* Task statement *
Check every line of the data below for the word "Frau" and say how many have it, without further comment.
--- Extracted information Enclosed Below ---
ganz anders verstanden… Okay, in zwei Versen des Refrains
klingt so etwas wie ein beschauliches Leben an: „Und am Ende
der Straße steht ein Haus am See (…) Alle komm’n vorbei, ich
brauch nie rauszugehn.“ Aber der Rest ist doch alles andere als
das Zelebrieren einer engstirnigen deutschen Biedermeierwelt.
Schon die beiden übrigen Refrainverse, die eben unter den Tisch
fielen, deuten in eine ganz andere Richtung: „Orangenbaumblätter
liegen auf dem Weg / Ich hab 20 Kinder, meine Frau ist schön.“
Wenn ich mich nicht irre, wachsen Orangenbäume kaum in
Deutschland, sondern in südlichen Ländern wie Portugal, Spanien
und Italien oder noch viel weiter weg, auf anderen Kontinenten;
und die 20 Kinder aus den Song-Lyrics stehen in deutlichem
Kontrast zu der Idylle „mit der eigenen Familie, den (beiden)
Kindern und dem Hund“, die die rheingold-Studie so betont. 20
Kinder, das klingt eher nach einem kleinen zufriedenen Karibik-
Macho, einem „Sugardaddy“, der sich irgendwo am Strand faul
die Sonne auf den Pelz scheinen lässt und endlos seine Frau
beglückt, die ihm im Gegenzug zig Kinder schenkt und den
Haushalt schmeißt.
--- End of Enclosed Extracted information ---
--- Extracted information Enclosed Below ---
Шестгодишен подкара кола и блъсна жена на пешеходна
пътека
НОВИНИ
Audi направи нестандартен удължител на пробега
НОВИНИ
--- End of Enclosed Extracted information ---
* Response *
2